____ Data in this exercise

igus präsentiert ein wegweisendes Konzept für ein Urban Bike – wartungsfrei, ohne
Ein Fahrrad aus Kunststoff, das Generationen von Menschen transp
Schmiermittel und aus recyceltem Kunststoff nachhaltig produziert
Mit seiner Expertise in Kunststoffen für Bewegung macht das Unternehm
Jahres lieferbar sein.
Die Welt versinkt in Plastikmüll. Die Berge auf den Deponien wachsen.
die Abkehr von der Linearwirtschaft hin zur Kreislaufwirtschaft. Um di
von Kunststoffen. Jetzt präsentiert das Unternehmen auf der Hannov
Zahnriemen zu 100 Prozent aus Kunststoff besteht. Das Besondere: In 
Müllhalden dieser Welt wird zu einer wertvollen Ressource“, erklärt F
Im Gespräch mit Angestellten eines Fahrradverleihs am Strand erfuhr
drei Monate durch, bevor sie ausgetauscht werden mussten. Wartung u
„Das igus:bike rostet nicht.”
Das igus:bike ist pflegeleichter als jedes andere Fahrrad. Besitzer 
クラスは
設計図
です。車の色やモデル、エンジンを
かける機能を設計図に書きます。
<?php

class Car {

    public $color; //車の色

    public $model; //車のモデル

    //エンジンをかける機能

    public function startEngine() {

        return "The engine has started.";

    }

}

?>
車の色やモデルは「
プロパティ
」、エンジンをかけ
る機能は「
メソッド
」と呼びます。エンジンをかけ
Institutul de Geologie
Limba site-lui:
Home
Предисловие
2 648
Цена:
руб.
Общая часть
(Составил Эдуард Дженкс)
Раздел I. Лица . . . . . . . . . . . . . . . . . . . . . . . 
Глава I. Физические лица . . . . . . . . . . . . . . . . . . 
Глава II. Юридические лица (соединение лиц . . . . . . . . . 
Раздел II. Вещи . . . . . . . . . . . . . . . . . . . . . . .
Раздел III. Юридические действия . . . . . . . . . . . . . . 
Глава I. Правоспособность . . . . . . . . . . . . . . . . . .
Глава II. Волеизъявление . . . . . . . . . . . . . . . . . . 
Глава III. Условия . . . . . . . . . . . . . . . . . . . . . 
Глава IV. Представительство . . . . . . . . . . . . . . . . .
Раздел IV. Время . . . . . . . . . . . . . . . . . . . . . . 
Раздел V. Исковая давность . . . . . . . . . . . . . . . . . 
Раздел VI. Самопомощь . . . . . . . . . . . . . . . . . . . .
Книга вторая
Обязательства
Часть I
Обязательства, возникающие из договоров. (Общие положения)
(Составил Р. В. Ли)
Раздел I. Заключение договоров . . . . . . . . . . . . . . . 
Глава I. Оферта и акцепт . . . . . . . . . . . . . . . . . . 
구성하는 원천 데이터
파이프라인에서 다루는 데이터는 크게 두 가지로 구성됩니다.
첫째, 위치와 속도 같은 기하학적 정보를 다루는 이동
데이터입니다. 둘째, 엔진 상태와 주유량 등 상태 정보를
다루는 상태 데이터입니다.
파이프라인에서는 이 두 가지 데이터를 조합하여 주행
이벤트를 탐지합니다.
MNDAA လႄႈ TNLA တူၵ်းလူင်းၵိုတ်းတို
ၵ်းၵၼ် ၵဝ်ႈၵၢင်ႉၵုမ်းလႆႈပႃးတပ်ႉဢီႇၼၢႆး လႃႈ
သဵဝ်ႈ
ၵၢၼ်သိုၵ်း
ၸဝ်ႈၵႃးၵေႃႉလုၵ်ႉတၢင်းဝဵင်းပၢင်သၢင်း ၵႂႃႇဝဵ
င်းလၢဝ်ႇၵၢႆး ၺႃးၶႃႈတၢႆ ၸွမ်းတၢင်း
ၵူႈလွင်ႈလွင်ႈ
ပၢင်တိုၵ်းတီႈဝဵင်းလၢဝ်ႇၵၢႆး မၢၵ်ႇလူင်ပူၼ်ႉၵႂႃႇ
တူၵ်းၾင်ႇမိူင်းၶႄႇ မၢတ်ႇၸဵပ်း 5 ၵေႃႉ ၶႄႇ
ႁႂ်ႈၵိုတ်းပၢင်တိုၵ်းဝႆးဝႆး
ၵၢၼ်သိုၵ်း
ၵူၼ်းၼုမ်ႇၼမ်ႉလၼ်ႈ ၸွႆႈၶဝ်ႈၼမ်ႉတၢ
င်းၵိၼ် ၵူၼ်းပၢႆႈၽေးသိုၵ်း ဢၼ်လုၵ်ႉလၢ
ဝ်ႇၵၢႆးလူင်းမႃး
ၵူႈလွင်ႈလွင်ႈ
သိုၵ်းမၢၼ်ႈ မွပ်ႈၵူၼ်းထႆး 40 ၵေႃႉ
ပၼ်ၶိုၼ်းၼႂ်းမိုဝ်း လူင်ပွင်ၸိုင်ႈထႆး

________

All entries given above are to be printed again exactly.

igus präsentiert ein wegweisendes Konzept für ein Urban Bike – wartungsfrei, ohne
Ein Fahrrad aus Kunststoff, das Generationen von Menschen transp
Schmiermittel und aus recyceltem Kunststoff nachhaltig produziert
Mit seiner Expertise in Kunststoffen für Bewegung macht das Unternehm
Jahres lieferbar sein.
Die Welt versinkt in Plastikmüll. Die Berge auf den Deponien wachsen.
die Abkehr von der Linearwirtschaft hin zur Kreislaufwirtschaft. Um di
von Kunststoffen. Jetzt präsentiert das Unternehmen auf der Hannov
Zahnriemen zu 100 Prozent aus Kunststoff besteht. Das Besondere: In 
Müllhalden dieser Welt wird zu einer wertvollen Ressource“, erklärt F
Im Gespräch mit Angestellten eines Fahrradverleihs am Strand erfuhr
drei Monate durch, bevor sie ausgetauscht werden mussten. Wartung u
„Das igus:bike rostet nicht.”
Das igus:bike ist pflegeleichter als jedes andere Fahrrad. Besitzer 
クラスは
設計図
です。車の色やモデル、エンジンを
かける機能を設計図に書きます。
<?php

class Car {

    public $color; //車の色

    public $model; //車のモデル

    //エンジンをかける機能

    public function startEngine() {

        return "The engine has started.";

    }

}

?>
車の色やモデルは「
プロパティ
」、エンジンをかけ
る機能は「
メソッド
」と呼びます。エンジンをかけ
Institutul de Geologie
Limba site-lui:
Home
Предисловие
2 648
Цена:
руб.
Общая часть
(Составил Эдуард Дженкс)
Раздел I. Лица . . . . . . . . . . . . . . . . . . . . . . . 
Глава I. Физические лица . . . . . . . . . . . . . . . . . . 
Глава II. Юридические лица (соединение лиц . . . . . . . . . 
Раздел II. Вещи . . . . . . . . . . . . . . . . . . . . . . .
Раздел III. Юридические действия . . . . . . . . . . . . . . 
Глава I. Правоспособность . . . . . . . . . . . . . . . . . .
Глава II. Волеизъявление . . . . . . . . . . . . . . . . . . 
Глава III. Условия . . . . . . . . . . . . . . . . . . . . . 
Глава IV. Представительство . . . . . . . . . . . . . . . . .
Раздел IV. Время . . . . . . . . . . . . . . . . . . . . . . 
Раздел V. Исковая давность . . . . . . . . . . . . . . . . . 
Раздел VI. Самопомощь . . . . . . . . . . . . . . . . . . . .
Книга вторая
Обязательства
Часть I
Обязательства, возникающие из договоров. (Общие положения)
(Составил Р. В. Ли)
Раздел I. Заключение договоров . . . . . . . . . . . . . . . 
Глава I. Оферта и акцепт . . . . . . . . . . . . . . . . . . 
구성하는 원천 데이터
파이프라인에서 다루는 데이터는 크게 두 가지로 구성됩니다.
첫째, 위치와 속도 같은 기하학적 정보를 다루는 이동
데이터입니다. 둘째, 엔진 상태와 주유량 등 상태 정보를
다루는 상태 데이터입니다.
파이프라인에서는 이 두 가지 데이터를 조합하여 주행
이벤트를 탐지합니다.
MNDAA လႄႈ TNLA တူၵ်းလူင်းၵိုတ်းတို
ၵ်းၵၼ် ၵဝ်ႈၵၢင်ႉၵုမ်းလႆႈပႃးတပ်ႉဢီႇၼၢႆး လႃႈ
သဵဝ်ႈ
ၵၢၼ်သိုၵ်း
ၸဝ်ႈၵႃးၵေႃႉလုၵ်ႉတၢင်းဝဵင်းပၢင်သၢင်း ၵႂႃႇဝဵ
င်းလၢဝ်ႇၵၢႆး ၺႃးၶႃႈတၢႆ ၸွမ်းတၢင်း
ၵူႈလွင်ႈလွင်ႈ
ပၢင်တိုၵ်းတီႈဝဵင်းလၢဝ်ႇၵၢႆး မၢၵ်ႇလူင်ပူၼ်ႉၵႂႃႇ
တူၵ်းၾင်ႇမိူင်းၶႄႇ မၢတ်ႇၸဵပ်း 5 ၵေႃႉ ၶႄႇ
ႁႂ်ႈၵိုတ်းပၢင်တိုၵ်းဝႆးဝႆး
ၵၢၼ်သိုၵ်း
ၵူၼ်းၼုမ်ႇၼမ်ႉလၼ်ႈ ၸွႆႈၶဝ်ႈၼမ်ႉတၢ
င်းၵိၼ် ၵူၼ်းပၢႆႈၽေးသိုၵ်း ဢၼ်လုၵ်ႉလၢ
ဝ်ႇၵၢႆးလူင်းမႃး
ၵူႈလွင်ႈလွင်ႈ
သိုၵ်းမၢၼ်ႈ မွပ်ႈၵူၼ်းထႆး 40 ၵေႃႉ
ပၼ်ၶိုၼ်းၼႂ်းမိုဝ်း လူင်ပွင်ၸိုင်ႈထႆး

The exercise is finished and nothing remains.